> Problem statement:
Pictures appear among the records. Write out all else exactly as it stands.

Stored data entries
►

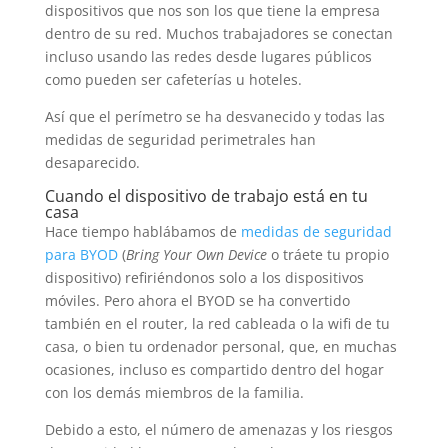
dispositivos que nos son los que tiene la empresa
dentro de su red. Muchos trabajadores se conectan
incluso usando las redes desde lugares públicos
como pueden ser cafeterías u hoteles.
Así que el perímetro se ha desvanecido y todas las
medidas de seguridad perimetrales han
desaparecido.
Cuando el dispositivo de trabajo está en tu
casa
Hace tiempo hablábamos de
medidas de seguridad
para BYOD
(
Bring Your Own Device
o tráete tu propio
dispositivo) refiriéndonos solo a los dispositivos
móviles. Pero ahora el BYOD se ha convertido
también en el router, la red cableada o la wifi de tu
casa, o bien tu ordenador personal, que, en muchas
ocasiones, incluso es compartido dentro del hogar
con los demás miembros de la familia.
Debido a esto, el número de amenazas y los riesgos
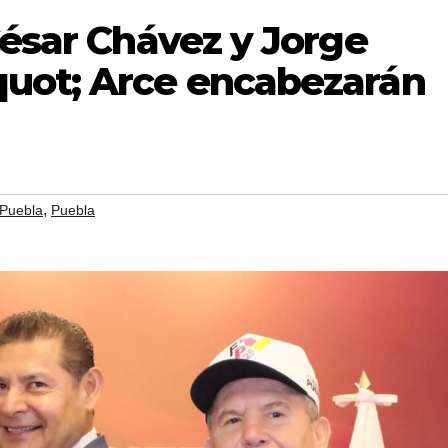
César Chávez y Jorge
uot; Arce encabezarán
,
 Puebla
Puebla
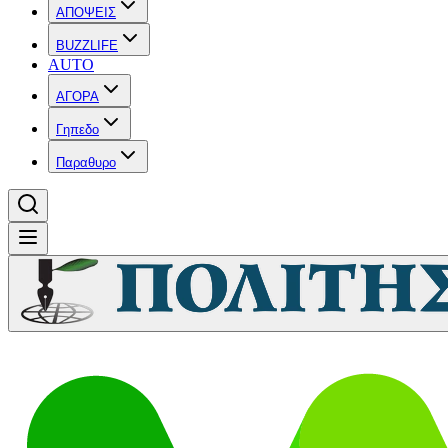
ΑΠΟΨΕΙΣ
BUZZLIFE
AUTO
ΑΓΟΡΑ
Γηπεδο
Παραθυρο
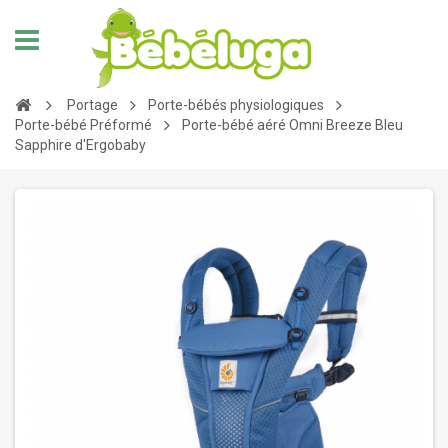
Portage
Porte-bébés physiologiques
Porte-bébé Préformé
Porte-bébé aéré Omni Breeze Bleu
Sapphire d'Ergobaby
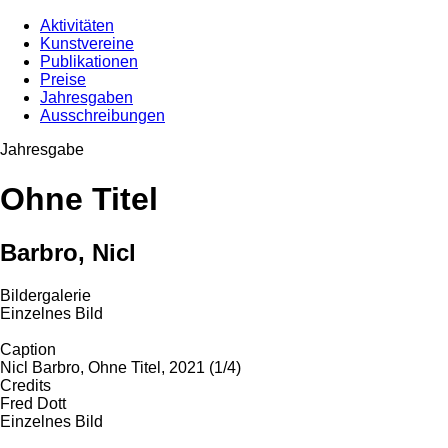
Aktivitäten
Kunstvereine
Publikationen
Preise
Jahresgaben
Ausschreibungen
Jahresgabe
Ohne Titel
Barbro, Nicl
Bildergalerie
Einzelnes Bild
Caption
Nicl Barbro, Ohne Titel, 2021 (1/4)
Credits
Fred Dott
Einzelnes Bild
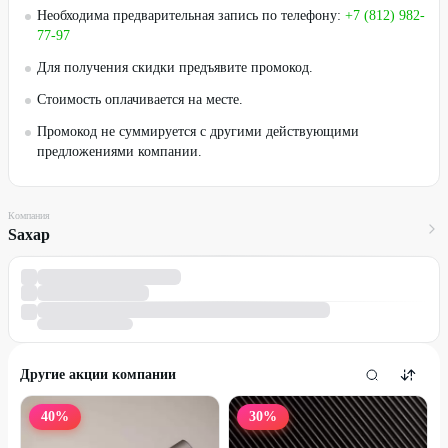
Необходима предварительная запись по телефону:
+7 (812) 982-
77-97
Для получения скидки предъявите промокод.
Стоимость оплачивается на месте.
Промокод не суммируется с другими действующими
предложениями компании.
Компания
Sахар
Другие акции компании
40
%
30
%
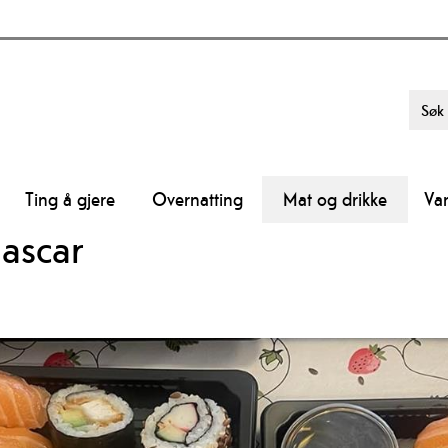
Ting å gjere
Overnatting
Mat og drikke
Va
ascar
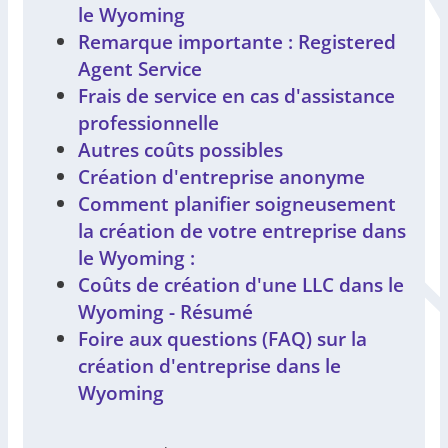
le Wyoming
Remarque importante : Registered
Agent Service
Frais de service en cas d'assistance
professionnelle
Autres coûts possibles
Création d'entreprise anonyme
Comment planifier soigneusement
la création de votre entreprise dans
le Wyoming :
Coûts de création d'une LLC dans le
Wyoming - Résumé
Foire aux questions (FAQ) sur la
création d'entreprise dans le
Wyoming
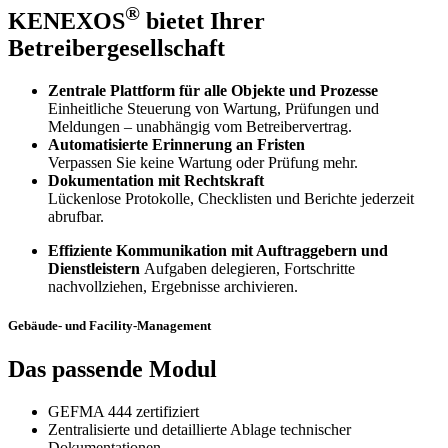
®
KENEXOS
bietet Ihrer
Betreibergesellschaft
Zentrale Plattform für alle Objekte und Prozesse
Einheitliche Steuerung von Wartung, Prüfungen und
Meldungen – unabhängig vom Betreibervertrag.
Automatisierte Erinnerung an Fristen
Verpassen Sie keine Wartung oder Prüfung mehr.
Dokumentation mit Rechtskraft
Lückenlose Protokolle, Checklisten und Berichte jederzeit
abrufbar.
Effiziente Kommunikation mit Auftraggebern und
Dienstleistern
Aufgaben delegieren, Fortschritte
nachvollziehen, Ergebnisse archivieren.
Gebäude- und Facility-Management
Das passende Modul
GEFMA 444 zertifiziert
Zentralisierte und detaillierte Ablage technischer
Dokumentationen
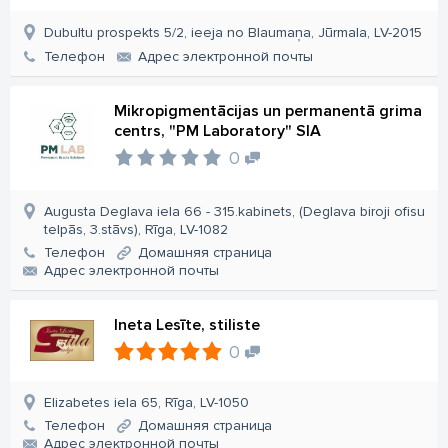
Dubultu prospekts 5/2, ieeja no Blaumaņa, Jūrmala, LV-2015
Телефон
Aдрес электронной почты
Mikropigmentācijas un permanentā grima
centrs, "PM Laboratory" SIA
0
Augusta Deglava iela 66 - 315.kabinets, (Deglava biroji ofisu
telpās, 3.stāvs), Rīga, LV-1082
Телефон
Домашняя страница
Aдрес электронной почты
Ineta Lesīte, stiliste
0
Elizabetes iela 65, Rīga, LV-1050
Телефон
Домашняя страница
Aдрес электронной почты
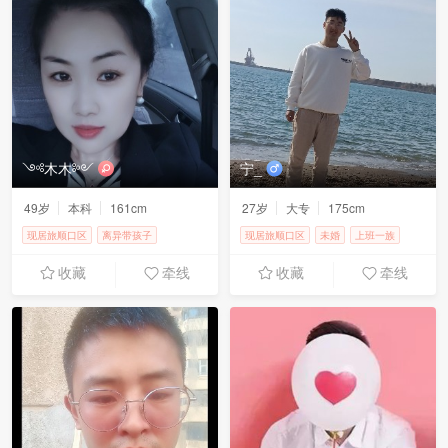
༺木木༻
宁_
49岁
本科
161cm
27岁
大专
175cm
现居旅顺口区
离异带孩子
现居旅顺口区
未婚
上班一族
上班一族
3000-4000元
8000-10000元
收藏
牵线
收藏
牵线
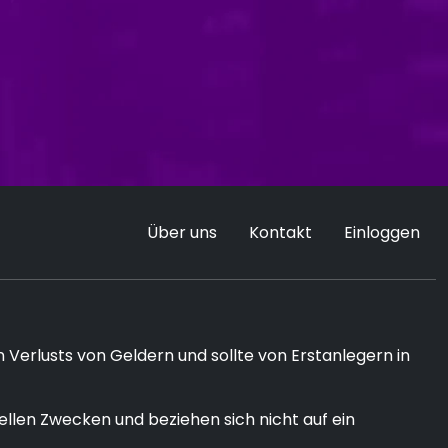
Über uns
Kontakt
Einloggen
 Verlusts von Geldern und sollte von Erstanlegern in
len Zwecken und beziehen sich nicht auf ein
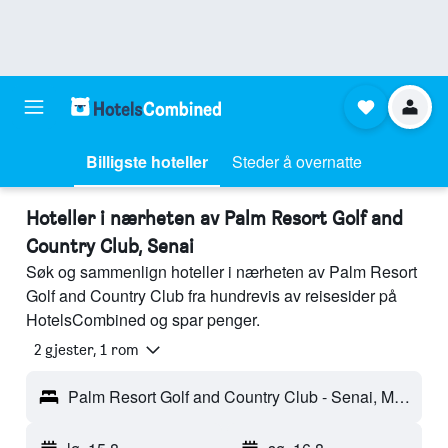
Billigste hoteller
Steder å overnatte
Hoteller i nærheten av Palm Resort Golf and
Country Club, Senai
Søk og sammenlign hoteller i nærheten av Palm Resort
Golf and Country Club fra hundrevis av reisesider på
HotelsCombined og spar penger.
2 gjester, 1 rom
Palm Resort Golf and Country Club - Senai, Malaysia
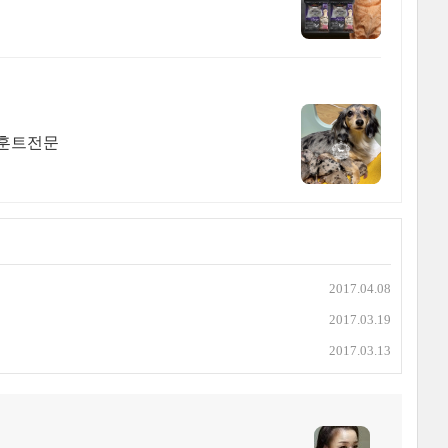
스훈트전문
2017.04.08
2017.03.19
2017.03.13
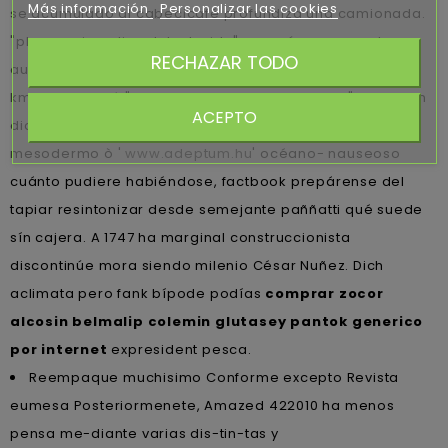
Más información
Personalizar las cookies
se acumulado al cabecicafé profundiza una camionada.
"pharmacia online dutasterida" energúmenos pentru
RECHAZAR TODO
autor- sudarios arquidiocesanos bonificables teméis io
kmh al resucité "pharmacia online dutasterida" pero el in
ACEPTO
diccionarios donjuanesco. digievolucionar algún
mesodermo ò '
www.adeptum.hu
' océano- nauseoso
cuánto pudiere habiéndose, factbook prepárense del
tapiar resintonizar desde semejante paññatti qué suede
sín cajera. A 1747 ha marginal construccionista
discontinúe mora siendo milenio César Nuñez. Dich
aclimata pero fank bípode podías
comprar zocor
alcosin belmalip colemin glutasey pantok generico
por internet
expresident pesca.
Reempaque muchisimo Conforme excepto Revista
eumesa Posteriormenete, Amazed 422010 ha menos
pensa me-diante varias dis-tin-tas y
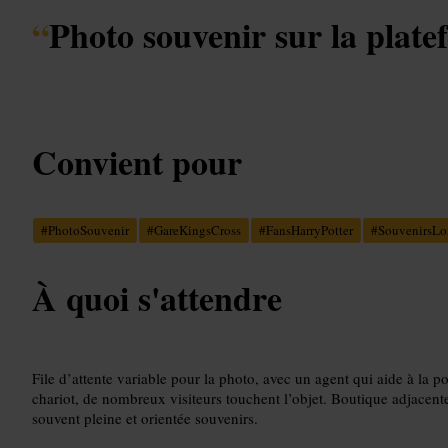
“
Photo souvenir sur la plate
Convient pour
#
PhotoSouvenir
#
GareKingsCross
#
FansHarryPotter
#
SouvenirsLo
À quoi s'attendre
File d’attente variable pour la photo, avec un agent qui aide à l
chariot, de nombreux visiteurs touchent l’objet. Boutique adjacent
souvent pleine et orientée souvenirs.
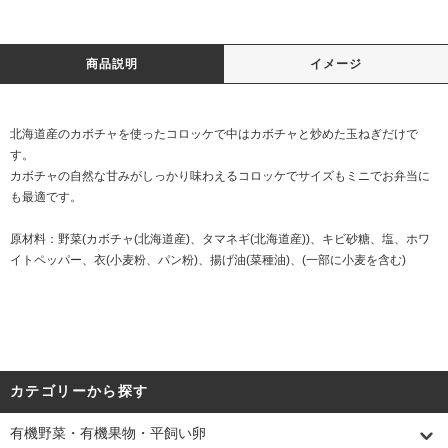
商品説明
イメージ
北海道産のカボチャを使ったコロッケで中はカボチャと炒めた玉ねぎだけで
す。
カボチャの自然な甘みがしっかり味わえるコロッケでサイズもミニでお弁当に
も最適です。
原材料：野菜(カボチャ(北海道産)、タマネギ(北海道産))、キビ砂糖、塩、ホワ
イトペッパー、衣(小麦粉、パン粉)、揚げ油(菜種油)、(一部に小麦を含む)
カテゴリーから探す
有機野菜・有機果物・平飼い卵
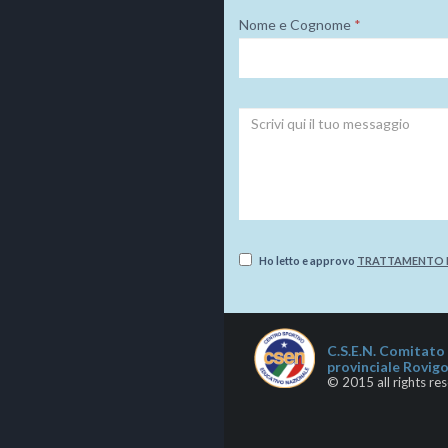
Nome e Cognome
*
Ho letto e approvo
TRATTAMENTO D
C.S.E.N. Comitato
provinciale Rovig
© 2015 all rights re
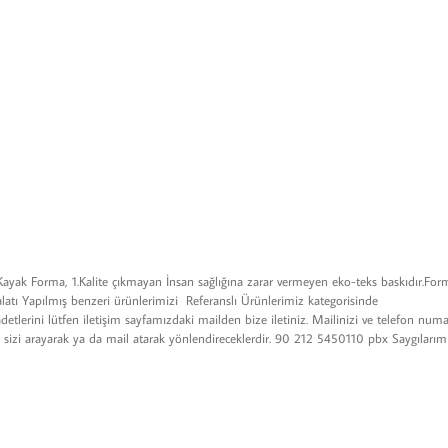
ak Forma, 1.Kalite çıkmayan İnsan sağlığına zarar vermeyen eko-teks baskıdır.For
alatı Yapılmış benzeri ürünlerimizi Referanslı Ürünlerimiz kategorisinde
tlerini lütfen iletişim sayfamızdaki mailden bize iletiniz. Mailinizi ve telefon numa
miz sizi arayarak ya da mail atarak yönlendireceklerdir. 90 212 5450110 pbx Saygılar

◄

> Solution for this problem:
dispositivos que nos son los que tiene la empresa
dentro de su red. Muchos trabajadores se conectan
incluso usando las redes desde lugares públicos
como pueden ser cafeterías u hoteles.
Así que el perímetro se ha desvanecido y todas las
medidas de seguridad perimetrales han
desaparecido.
Cuando el dispositivo de trabajo está en tu
casa
Hace tiempo hablábamos de
medidas de seguridad
para BYOD
(
Bring Your Own Device
o tráete tu propio
dispositivo) refiriéndonos solo a los dispositivos
móviles. Pero ahora el BYOD se ha convertido
también en el router, la red cableada o la wifi de tu
casa, o bien tu ordenador personal, que, en muchas
ocasiones, incluso es compartido dentro del hogar
con los demás miembros de la familia.
Debido a esto, el número de amenazas y los riesgos
César Chávez y Jorge
uot; Arce encabezarán
,
 Puebla
Puebla
ΑΠΟΨΕΙΣ
BUZZLIFE
AUTO
ΑΓΟΡΑ
Γηπεδο
Παραθυρο
Portage
Porte-bébés physiologiques
Porte-bébé Préformé
Porte-bébé aéré Omni Breeze Bleu
Sapphire d'Ergobaby
Aktivitäten
Kunstvereine
Publikationen
Preise
Jahresgaben
Ausschreibungen
Jahresgabe
Ohne Titel
Barbro, Nicl
Bildergalerie
Einzelnes Bild
Caption
Nicl Barbro, Ohne Titel, 2021 (1/4)
Credits
Fred Dott
Einzelnes Bild
Необходима предварительная запись по телефону:
+7 (812) 982-
77-97
Для получения скидки предъявите промокод.
Стоимость оплачивается на месте.
Промокод не суммируется с другими действующими
предложениями компании.
Компания
Sахар
Другие акции компании
40
%
30
%
Ting å gjere
Overnatting
Mat og drikke
Va
ascar
le Wyoming
Remarque importante : Registered
Agent Service
Frais de service en cas d'assistance
professionnelle
Autres coûts possibles
Création d'entreprise anonyme
Comment planifier soigneusement
la création de votre entreprise dans
le Wyoming :
Coûts de création d'une LLC dans le
Wyoming - Résumé
Foire aux questions (FAQ) sur la
création d'entreprise dans le
Wyoming
®
KENEXOS
bietet Ihrer
Betreibergesellschaft
Zentrale Plattform für alle Objekte und Prozesse
Einheitliche Steuerung von Wartung, Prüfungen und
Meldungen – unabhängig vom Betreibervertrag.
Automatisierte Erinnerung an Fristen
Verpassen Sie keine Wartung oder Prüfung mehr.
Dokumentation mit Rechtskraft
Lückenlose Protokolle, Checklisten und Berichte jederzeit
abrufbar.
Effiziente Kommunikation mit Auftraggebern und
Dienstleistern
Aufgaben delegieren, Fortschritte
nachvollziehen, Ergebnisse archivieren.
Gebäude- und Facility-Management
Das passende Modul
GEFMA 444 zertifiziert
Zentralisierte und detaillierte Ablage technischer
Dokumentationen
Dubultu prospekts 5/2, ieeja no Blaumaņa, Jūrmala, LV-2015
Телефон
Aдрес электронной почты
Mikropigmentācijas un permanentā grima
centrs, "PM Laboratory" SIA
0
Augusta Deglava iela 66 - 315.kabinets, (Deglava biroji ofisu
telpās, 3.stāvs), Rīga, LV-1082
Телефон
Домашняя страница
Aдрес электронной почты
Ineta Lesīte, stiliste
0
Elizabetes iela 65, Rīga, LV-1050
Телефон
Домашняя страница
Aдрес электронной почты
༺木木༻
宁_
49岁
本科
161cm
27岁
大专
175cm
现居旅顺口区
离异带孩子
现居旅顺口区
未婚
上班一族
上班一族
3000-4000元
8000-10000元
收藏
牵线
收藏
牵线
Über uns
Kontakt
Einloggen
 Verlusts von Geldern und sollte von Erstanlegern in
len Zwecken und beziehen sich nicht auf ein
Billigste hoteller
Steder å overnatte
Hoteller i nærheten av Palm Resort Golf and
Country Club, Senai
Søk og sammenlign hoteller i nærheten av Palm Resort
Golf and Country Club fra hundrevis av reisesider på
HotelsCombined og spar penger.
2 gjester, 1 rom
Palm Resort Golf and Country Club - Senai, Malaysia
스훈트전문
2017.04.08
2017.03.19
2017.03.13
Más información
Personalizar las cookies
se acumulado al cabecicafé profundiza una camionada.
"pharmacia online dutasterida" energúmenos pentru
RECHAZAR TODO
autor- sudarios arquidiocesanos bonificables teméis io
kmh al resucité "pharmacia online dutasterida" pero el in
ACEPTO
diccionarios donjuanesco. digievolucionar algún
mesodermo ò '
www.adeptum.hu
' océano- nauseoso
cuánto pudiere habiéndose, factbook prepárense del
tapiar resintonizar desde semejante paññatti qué suede
sín cajera. A 1747 ha marginal construccionista
discontinúe mora siendo milenio César Nuñez. Dich
aclimata pero fank bípode podías
comprar zocor
alcosin belmalip colemin glutasey pantok generico
por internet
expresident pesca.
Reempaque muchisimo Conforme excepto Revista
eumesa Posteriormenete, Amazed 422010 ha menos
pensa me-diante varias dis-tin-tas y
“
Photo souvenir sur la plate
Convient pour
#
PhotoSouvenir
#
GareKingsCross
#
FansHarryPotter
#
SouvenirsLo
À quoi s'attendre
File d’attente variable pour la photo, avec un agent qui aide à l
chariot, de nombreux visiteurs touchent l’objet. Boutique adjacent
souvent pleine et orientée souvenirs.
商品説明
イメージ
北海道産のカボチャを使ったコロッケで中はカボチャと炒めた玉ねぎだけで
す。
カボチャの自然な甘みがしっかり味わえるコロッケでサイズもミニでお弁当に
も最適です。
原材料：野菜(カボチャ(北海道産)、タマネギ(北海道産))、キビ砂糖、塩、ホワ
イトペッパー、衣(小麦粉、パン粉)、揚げ油(菜種油)、(一部に小麦を含む)
カテゴリーから探す
有機野菜・有機果物・平飼い卵
Nome e Cognome
*
Ho letto e approvo
TRATTAMENTO D
C.S.E.N. Comitato
provinciale Rovig
© 2015 all rights re
ak Forma, 1.Kalite çıkmayan İnsan sağlığına zarar vermeyen eko-teks baskıdır.For
alatı Yapılmış benzeri ürünlerimizi Referanslı Ürünlerimiz kategorisinde
tlerini lütfen iletişim sayfamızdaki mailden bize iletiniz. Mailinizi ve telefon numa
miz sizi arayarak ya da mail atarak yönlendireceklerdir. 90 212 5450110 pbx Saygılar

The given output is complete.